■ WHAT IS REQUIRED
For the data below, please report each line where the word "apps" is found.

Page segmentation data:
Content starts
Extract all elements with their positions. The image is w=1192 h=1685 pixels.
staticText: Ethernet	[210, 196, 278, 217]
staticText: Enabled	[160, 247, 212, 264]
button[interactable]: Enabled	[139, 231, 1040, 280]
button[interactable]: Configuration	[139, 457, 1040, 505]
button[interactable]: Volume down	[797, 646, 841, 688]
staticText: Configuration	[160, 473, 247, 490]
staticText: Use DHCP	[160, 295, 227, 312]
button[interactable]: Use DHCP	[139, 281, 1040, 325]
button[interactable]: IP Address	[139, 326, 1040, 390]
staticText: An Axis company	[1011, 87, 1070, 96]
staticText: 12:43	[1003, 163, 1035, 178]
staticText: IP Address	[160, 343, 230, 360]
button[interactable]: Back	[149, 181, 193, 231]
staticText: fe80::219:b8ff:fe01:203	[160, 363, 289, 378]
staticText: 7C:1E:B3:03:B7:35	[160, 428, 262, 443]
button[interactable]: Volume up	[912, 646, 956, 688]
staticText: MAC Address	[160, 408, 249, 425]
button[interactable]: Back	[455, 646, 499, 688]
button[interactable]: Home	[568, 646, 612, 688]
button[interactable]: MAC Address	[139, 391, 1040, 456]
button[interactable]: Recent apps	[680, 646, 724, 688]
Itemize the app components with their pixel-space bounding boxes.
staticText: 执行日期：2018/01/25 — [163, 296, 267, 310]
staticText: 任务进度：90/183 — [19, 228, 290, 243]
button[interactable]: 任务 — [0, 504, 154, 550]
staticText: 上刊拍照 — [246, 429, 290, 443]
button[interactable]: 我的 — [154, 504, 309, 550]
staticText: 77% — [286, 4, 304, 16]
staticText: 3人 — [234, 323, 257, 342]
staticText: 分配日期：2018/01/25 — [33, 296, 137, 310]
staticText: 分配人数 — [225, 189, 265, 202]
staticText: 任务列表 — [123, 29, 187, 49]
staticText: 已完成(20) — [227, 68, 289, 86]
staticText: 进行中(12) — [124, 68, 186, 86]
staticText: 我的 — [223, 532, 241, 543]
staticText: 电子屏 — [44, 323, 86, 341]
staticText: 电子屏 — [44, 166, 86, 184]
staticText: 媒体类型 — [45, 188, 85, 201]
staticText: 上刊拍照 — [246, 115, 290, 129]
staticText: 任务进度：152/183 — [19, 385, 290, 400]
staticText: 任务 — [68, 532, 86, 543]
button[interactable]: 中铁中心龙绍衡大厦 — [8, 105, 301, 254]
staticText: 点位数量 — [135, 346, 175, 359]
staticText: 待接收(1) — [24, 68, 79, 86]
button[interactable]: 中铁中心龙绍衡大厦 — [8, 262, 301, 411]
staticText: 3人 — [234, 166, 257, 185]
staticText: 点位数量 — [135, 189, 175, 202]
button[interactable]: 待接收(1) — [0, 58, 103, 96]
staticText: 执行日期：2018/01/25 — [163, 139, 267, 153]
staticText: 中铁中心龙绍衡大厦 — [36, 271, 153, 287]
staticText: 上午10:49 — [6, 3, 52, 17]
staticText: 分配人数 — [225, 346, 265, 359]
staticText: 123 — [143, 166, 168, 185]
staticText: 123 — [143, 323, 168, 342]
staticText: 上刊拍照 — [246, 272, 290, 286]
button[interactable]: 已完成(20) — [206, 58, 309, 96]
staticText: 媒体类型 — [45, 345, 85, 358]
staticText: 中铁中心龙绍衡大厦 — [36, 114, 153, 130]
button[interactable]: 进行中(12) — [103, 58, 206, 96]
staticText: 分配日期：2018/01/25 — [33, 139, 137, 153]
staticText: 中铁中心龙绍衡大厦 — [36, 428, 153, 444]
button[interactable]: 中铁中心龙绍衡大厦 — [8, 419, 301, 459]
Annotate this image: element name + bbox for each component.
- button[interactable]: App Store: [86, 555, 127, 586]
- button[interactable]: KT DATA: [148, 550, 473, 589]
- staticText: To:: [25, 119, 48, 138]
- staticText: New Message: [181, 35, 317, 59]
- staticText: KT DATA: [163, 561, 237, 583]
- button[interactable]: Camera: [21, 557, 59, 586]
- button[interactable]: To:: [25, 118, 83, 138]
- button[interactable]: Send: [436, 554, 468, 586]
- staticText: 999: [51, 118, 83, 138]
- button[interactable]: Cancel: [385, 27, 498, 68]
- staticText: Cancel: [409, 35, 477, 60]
Content ends
Content starts
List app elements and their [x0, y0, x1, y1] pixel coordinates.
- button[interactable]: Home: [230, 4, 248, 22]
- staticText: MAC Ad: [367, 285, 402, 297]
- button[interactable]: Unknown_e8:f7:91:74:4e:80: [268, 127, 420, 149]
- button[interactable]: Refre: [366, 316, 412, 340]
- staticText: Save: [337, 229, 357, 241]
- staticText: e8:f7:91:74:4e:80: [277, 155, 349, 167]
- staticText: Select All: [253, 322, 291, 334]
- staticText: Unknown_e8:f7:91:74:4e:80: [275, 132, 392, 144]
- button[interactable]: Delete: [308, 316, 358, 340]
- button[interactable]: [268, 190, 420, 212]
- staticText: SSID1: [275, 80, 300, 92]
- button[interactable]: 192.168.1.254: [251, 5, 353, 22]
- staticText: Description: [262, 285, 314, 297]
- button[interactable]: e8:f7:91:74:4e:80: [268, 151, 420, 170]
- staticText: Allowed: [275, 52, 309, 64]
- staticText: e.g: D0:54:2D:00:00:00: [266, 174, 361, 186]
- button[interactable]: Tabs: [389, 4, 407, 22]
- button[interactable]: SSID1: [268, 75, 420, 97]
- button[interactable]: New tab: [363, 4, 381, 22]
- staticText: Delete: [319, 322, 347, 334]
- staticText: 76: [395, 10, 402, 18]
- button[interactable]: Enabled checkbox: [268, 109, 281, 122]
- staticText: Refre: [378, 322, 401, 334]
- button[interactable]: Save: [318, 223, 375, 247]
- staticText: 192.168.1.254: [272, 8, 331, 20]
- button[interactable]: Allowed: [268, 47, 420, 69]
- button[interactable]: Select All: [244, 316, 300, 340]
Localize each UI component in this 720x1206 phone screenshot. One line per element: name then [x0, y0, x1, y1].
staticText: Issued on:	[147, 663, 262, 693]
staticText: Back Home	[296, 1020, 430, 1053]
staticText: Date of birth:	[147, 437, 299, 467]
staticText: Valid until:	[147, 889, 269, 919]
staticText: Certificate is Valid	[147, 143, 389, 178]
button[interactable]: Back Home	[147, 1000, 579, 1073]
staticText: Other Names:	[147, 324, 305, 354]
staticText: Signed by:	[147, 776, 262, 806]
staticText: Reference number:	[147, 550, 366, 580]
Content ends
Content starts
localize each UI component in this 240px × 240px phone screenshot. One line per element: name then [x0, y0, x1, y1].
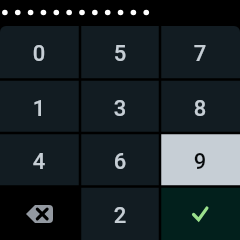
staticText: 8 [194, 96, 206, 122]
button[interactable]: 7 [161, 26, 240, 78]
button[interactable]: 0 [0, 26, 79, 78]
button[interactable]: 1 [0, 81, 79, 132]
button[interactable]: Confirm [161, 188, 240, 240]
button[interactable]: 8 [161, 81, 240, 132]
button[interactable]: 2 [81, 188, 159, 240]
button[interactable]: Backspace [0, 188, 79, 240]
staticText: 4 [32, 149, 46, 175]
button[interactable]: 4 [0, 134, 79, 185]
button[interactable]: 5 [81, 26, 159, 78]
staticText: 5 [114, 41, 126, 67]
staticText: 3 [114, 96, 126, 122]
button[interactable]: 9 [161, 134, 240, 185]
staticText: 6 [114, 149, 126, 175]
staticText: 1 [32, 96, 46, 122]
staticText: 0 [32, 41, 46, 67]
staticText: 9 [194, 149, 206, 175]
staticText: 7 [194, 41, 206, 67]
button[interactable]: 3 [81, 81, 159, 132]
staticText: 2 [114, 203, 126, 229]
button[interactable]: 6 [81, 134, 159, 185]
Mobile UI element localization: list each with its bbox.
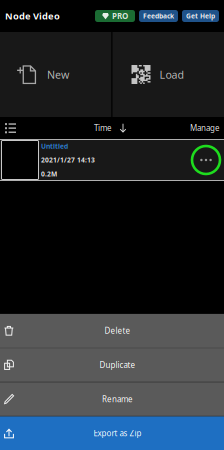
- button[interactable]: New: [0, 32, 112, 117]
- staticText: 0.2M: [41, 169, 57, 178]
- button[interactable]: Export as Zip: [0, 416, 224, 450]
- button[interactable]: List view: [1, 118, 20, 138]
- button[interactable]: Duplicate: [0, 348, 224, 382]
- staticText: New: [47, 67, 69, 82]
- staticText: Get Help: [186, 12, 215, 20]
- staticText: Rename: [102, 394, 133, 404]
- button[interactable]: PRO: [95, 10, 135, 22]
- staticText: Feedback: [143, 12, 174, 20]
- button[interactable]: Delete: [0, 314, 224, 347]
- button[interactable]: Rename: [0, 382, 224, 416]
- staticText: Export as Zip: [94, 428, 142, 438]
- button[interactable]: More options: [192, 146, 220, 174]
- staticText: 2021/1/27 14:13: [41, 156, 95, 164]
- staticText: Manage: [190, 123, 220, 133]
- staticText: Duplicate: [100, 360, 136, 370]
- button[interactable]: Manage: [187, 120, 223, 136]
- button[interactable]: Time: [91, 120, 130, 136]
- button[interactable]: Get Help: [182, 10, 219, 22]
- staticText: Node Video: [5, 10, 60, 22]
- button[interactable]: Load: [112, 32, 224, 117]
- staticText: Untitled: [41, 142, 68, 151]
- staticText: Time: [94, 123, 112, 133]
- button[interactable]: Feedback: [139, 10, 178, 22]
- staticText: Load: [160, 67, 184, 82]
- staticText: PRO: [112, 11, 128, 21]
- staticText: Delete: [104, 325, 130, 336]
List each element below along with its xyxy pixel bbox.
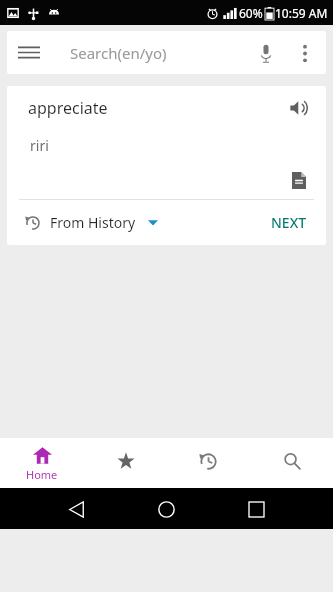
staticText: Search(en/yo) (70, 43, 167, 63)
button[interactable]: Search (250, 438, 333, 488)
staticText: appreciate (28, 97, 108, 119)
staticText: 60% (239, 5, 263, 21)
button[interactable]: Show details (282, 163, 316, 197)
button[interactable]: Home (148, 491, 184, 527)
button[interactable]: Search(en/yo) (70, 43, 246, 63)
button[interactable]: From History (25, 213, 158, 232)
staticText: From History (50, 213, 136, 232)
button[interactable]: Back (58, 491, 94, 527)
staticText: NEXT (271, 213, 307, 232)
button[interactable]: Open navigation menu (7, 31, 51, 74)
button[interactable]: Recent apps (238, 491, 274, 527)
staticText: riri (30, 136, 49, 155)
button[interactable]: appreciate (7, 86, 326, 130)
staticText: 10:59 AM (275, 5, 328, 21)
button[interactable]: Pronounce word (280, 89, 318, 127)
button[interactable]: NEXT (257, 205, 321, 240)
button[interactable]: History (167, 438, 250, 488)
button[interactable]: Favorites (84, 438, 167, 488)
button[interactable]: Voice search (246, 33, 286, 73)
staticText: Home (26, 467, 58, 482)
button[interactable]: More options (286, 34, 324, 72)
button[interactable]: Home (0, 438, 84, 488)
Content ends
■ REPLY
button[interactable]: Recent apps	[680, 646, 724, 688]
button[interactable]: Recent apps (238, 491, 274, 527)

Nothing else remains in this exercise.